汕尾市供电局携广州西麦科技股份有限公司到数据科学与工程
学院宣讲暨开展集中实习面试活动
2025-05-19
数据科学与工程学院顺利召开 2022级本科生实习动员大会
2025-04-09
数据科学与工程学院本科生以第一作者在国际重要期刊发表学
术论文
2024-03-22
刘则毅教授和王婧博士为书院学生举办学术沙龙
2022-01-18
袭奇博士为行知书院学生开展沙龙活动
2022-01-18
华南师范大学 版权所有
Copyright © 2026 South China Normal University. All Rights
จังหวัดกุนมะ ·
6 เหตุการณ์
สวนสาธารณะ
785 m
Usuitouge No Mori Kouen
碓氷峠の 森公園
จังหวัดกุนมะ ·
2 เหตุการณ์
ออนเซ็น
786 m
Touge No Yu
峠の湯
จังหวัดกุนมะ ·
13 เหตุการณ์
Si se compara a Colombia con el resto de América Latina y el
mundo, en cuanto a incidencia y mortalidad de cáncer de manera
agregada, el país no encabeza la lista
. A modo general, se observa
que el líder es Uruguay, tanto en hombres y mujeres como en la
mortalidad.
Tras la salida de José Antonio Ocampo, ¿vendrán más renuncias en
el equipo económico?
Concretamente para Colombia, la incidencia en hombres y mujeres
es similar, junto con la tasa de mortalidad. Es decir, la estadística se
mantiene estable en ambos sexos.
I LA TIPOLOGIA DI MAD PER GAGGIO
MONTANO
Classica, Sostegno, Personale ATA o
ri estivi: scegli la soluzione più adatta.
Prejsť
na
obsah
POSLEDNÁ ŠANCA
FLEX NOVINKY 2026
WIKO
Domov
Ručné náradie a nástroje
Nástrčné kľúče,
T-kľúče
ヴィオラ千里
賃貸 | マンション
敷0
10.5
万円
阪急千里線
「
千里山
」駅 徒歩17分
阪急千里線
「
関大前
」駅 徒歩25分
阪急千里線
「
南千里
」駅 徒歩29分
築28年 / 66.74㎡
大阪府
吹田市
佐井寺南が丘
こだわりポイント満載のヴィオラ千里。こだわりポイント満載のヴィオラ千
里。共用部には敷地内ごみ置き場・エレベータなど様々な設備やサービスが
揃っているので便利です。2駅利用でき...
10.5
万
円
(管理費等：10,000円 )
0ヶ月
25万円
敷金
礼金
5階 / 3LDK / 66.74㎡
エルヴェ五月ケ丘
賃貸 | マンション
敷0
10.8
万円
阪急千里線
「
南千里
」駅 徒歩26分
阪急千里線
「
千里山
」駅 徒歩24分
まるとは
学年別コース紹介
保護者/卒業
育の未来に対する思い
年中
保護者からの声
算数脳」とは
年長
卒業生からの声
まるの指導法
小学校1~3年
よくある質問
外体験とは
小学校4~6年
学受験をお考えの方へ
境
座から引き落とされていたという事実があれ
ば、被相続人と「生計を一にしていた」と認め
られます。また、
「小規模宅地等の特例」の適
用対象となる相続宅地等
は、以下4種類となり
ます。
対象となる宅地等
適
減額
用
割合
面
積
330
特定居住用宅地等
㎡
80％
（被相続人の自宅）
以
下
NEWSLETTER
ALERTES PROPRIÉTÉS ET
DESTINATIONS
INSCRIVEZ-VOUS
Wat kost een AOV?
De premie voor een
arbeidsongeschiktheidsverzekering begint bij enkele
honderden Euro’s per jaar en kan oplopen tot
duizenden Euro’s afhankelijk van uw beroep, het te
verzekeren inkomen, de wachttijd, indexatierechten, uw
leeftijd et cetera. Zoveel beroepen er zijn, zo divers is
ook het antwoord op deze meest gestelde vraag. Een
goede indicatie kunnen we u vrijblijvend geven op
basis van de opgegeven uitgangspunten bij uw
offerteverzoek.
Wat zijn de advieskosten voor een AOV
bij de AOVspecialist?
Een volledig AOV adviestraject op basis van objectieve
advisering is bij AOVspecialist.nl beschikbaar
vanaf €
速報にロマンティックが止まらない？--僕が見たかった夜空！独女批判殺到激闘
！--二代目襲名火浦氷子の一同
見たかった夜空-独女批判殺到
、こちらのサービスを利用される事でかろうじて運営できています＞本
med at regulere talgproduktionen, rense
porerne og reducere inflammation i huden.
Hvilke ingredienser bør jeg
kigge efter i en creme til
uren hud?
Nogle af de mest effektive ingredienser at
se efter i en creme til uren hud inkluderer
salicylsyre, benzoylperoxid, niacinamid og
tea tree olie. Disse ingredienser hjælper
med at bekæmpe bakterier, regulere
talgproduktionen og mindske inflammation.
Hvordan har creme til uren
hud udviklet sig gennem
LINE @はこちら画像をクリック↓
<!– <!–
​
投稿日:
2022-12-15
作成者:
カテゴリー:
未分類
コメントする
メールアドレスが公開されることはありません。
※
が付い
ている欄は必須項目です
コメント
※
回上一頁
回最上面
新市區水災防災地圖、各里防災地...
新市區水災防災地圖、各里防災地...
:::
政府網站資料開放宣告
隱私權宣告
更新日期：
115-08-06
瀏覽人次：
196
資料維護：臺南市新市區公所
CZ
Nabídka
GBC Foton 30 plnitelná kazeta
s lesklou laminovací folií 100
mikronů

> **TASK ITEM**: Look through the listing above and copy each line where the string "creme" occurs.

> **YOUR RESPONSE**:
kigge efter i en creme til
se efter i en creme til uren hud inkluderer
Hvordan har creme til uren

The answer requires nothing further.